▶ Information provided
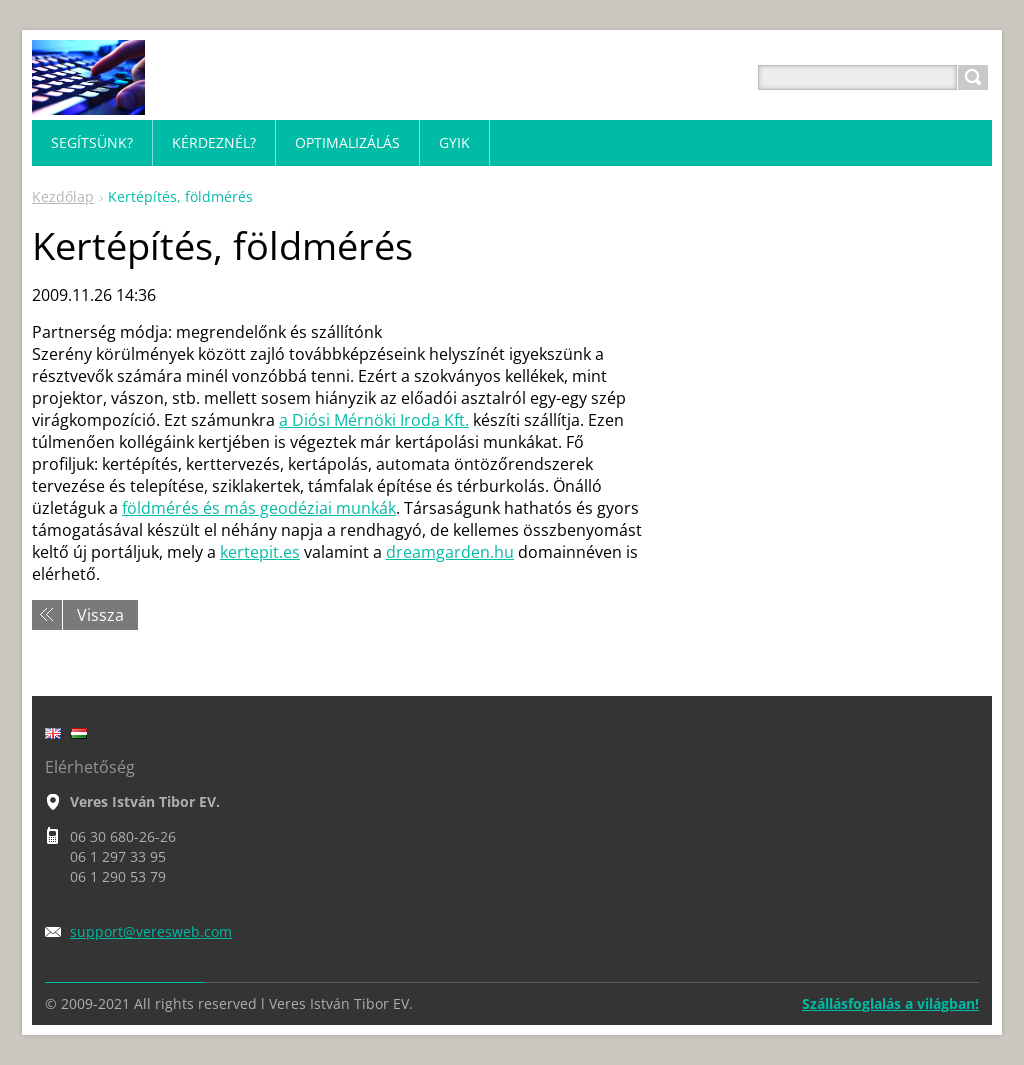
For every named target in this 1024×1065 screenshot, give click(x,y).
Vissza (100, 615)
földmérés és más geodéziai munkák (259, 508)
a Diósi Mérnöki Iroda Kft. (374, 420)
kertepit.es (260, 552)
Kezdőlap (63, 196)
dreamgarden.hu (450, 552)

▶ Task to carry out
Give exactly the lines from the one with "Vissza (100, 615)" to the end of the entries, nothing before them.

▶ Solution
Vissza (100, 615)
földmérés és más geodéziai munkák (259, 508)
a Diósi Mérnöki Iroda Kft. (374, 420)
kertepit.es (260, 552)
Kezdőlap (63, 196)
dreamgarden.hu (450, 552)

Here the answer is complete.